LGBTQ Resource Center hosts "A Parent’s Love"
Shane Stinson never expected the support he received when coming at MU.
Nov. 21, 2013
“It’s your soul I care about, and I will always love your beautiful soul,” Debbie Stinson said on Sept. 13, 2013.
These were the first words out of Debbie Stinson’s mouth when junior Shane Stinson, at the time Sarah or just plain “Stinson,” first told his mother that he was a trans male.
Shane Stinson was born biologically female. Debbie Stinson loved to dress him in dresses and little girl’s patent leather shoes until age two when he learned the word “no.”
On Nov. 14, Shane Stinson and his mother spoke to students and faculty in the Women’s Center lounge. “A Parent’s Love” was hosted by the LGBTQ Resource Center for MU Trans Awareness Week.
Shane Stinson realized he was different from a young age. He can recall watching his father, Scott Stinson, shaving his face every morning and wanting so badly to be able to grow up and shave too.
Shane Stinson’s parents were always supportive of his choices. He picked out his own clothing: all boys’. He chose his toys: no Barbie dolls. It was with reluctance, though, that his mother finally agreed to let Shane Stinson cut all his hair off in fourth grade, fearing what other people would think.
Shane Stinson remembers the day he cut his hair short for the first time as “the happiest moment of his life.”
Middle school and high school were rough for Shane Stinson because gender becomes more distinct. Shane, at the time Sarah, attempted to fit in by growing his hair out and wearing more feminine clothing. His attempt to come out as a lesbian freshman year backfired when a senior friend brought him to an anti-homosexual sermon at her Southern Baptist church.
By the time Shane Stinson was a student at MU, he was severely confused about who he was. It wasn’t until he was accepted to become a Summer Welcome leader that his life eventually turned a full 180.
“Mizzou has proved me wrong in every which way about what it would be like to be out as a transgender person on this campus,” he said.
It was during Summer Welcome training in the spring of 2013 that Shane Stinson met junior Kayley Weinberg. The two were paired in the program and became inseparable.

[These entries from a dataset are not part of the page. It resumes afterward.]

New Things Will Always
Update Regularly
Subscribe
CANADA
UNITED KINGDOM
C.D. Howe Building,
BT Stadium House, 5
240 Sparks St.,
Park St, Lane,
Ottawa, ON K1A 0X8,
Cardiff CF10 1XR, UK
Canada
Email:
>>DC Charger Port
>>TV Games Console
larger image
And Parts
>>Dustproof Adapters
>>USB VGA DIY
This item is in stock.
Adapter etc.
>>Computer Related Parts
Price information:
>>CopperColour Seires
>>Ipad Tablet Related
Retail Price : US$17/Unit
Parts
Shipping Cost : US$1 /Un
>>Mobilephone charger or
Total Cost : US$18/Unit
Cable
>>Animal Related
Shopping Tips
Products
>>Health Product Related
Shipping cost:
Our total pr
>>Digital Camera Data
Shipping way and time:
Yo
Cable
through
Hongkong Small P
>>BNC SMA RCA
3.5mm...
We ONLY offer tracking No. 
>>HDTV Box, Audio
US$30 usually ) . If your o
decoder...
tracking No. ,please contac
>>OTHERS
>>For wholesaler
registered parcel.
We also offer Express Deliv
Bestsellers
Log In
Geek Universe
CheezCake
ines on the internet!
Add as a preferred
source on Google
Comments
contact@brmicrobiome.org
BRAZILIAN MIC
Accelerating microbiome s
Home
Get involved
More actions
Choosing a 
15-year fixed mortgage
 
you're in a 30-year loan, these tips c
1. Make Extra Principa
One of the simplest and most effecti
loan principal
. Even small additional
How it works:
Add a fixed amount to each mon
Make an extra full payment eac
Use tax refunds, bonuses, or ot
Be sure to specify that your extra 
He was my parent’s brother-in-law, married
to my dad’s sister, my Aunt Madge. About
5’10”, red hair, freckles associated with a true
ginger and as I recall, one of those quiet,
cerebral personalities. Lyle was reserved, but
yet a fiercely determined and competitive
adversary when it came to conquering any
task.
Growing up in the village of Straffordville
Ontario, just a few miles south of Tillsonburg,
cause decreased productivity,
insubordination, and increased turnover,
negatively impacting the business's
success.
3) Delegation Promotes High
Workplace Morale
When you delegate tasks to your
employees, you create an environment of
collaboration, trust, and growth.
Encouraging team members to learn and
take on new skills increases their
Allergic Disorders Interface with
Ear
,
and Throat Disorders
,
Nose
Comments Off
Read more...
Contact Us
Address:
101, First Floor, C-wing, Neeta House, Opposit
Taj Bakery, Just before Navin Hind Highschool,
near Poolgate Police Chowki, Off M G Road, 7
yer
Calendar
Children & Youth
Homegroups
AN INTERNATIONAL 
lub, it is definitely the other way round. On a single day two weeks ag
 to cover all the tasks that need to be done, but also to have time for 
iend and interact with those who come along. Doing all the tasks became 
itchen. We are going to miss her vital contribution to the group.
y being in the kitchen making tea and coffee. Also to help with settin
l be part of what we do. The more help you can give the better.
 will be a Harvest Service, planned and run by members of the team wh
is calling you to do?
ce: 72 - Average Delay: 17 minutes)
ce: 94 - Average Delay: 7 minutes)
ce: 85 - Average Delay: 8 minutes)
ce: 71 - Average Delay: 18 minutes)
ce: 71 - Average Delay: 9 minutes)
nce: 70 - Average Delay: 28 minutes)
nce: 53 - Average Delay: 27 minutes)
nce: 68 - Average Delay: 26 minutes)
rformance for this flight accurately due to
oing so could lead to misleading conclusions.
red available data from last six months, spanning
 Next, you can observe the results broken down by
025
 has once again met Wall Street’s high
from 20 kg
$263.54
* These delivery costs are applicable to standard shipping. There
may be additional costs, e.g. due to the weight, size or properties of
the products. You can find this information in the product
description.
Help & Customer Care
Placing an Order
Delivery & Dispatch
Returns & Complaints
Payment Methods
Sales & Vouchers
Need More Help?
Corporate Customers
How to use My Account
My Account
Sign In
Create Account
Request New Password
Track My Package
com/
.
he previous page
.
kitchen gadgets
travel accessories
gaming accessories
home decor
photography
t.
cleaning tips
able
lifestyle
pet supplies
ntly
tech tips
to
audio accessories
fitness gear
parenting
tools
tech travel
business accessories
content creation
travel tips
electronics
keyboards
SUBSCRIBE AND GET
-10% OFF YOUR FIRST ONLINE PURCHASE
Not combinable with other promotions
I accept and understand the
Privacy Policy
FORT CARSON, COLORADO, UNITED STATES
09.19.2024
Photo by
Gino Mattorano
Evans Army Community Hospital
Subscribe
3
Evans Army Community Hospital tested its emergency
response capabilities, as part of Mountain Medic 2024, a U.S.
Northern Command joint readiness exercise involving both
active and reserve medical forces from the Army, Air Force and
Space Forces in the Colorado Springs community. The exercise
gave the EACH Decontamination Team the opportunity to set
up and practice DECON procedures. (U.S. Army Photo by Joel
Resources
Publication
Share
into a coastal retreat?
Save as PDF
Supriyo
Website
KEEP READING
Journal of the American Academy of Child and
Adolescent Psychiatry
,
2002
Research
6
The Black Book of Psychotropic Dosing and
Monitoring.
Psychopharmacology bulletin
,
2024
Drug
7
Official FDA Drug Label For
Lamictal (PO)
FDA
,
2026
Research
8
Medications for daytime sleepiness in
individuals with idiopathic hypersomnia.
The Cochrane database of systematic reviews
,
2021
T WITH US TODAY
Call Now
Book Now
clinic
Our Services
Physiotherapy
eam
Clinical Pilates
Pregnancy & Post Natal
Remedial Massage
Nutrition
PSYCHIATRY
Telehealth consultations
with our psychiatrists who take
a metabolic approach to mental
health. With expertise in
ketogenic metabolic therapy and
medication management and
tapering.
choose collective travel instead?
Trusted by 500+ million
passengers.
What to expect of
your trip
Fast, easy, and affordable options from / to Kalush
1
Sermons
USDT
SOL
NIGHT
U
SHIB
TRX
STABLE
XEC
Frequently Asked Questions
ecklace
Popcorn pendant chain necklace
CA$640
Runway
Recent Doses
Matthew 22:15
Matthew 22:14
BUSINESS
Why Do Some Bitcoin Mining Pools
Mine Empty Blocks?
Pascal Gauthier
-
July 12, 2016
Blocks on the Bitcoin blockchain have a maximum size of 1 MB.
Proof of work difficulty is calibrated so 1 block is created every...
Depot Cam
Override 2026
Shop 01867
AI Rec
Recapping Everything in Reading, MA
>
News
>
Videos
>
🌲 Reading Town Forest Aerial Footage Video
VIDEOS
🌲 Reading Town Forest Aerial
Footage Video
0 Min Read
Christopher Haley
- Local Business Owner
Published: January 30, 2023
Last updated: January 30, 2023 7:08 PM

Shane Stinson told Weinberg he was a transgendered male at the end of that spring semester, while the two were studying for finals.
“(Shane) is my first friend who had come out to me as trans,” Weinberg said, “I was just ready to listen and to learn more than anything.”
Shane Stinson has been out as a trans male to his friends and his long-term girlfriend for several months but started officially using him and he pronouns in October.
“I think that Shane will be one of those people that helps (views of trans) to change because he is the type of person who can talk to anybody and who will listen,” Debbie Stinson said. “And he won’t make people feel bad for who they are.”
Shane Stinson is currently working at Old Navy to save enough money to begin testosterone treatment and eventually top surgery.
In addition to being a 2013 Summer Welcome Leader, which he describes as his best experience on campus thus far, Shane Stinson is also a counselor for Community 360, a social justice retreat; a DJ for KCOU’s show InsideOUT; and a volunteer at the LGBTQ Resource Center.
Shane Stinson’s experience with transitioning has been an overall success, he said. Sharing his experiences with his peers and superiors is, in his eyes, the best way to educate the world on being trans.
“Every time I stand up here, I am so humbled and so thankful for everyone who has been so supportive, and that is obviously going to continue to be, and I can’t thank people enough for proving me wrong,” Shane Stinson said.
When asked Thursday what advice he would give to mankind, Shane said that people should be patient, love and learn.
“Loving people regardless of all these little categories that we can put them in is loving them for being human and embracing all these little parts about them,” he said.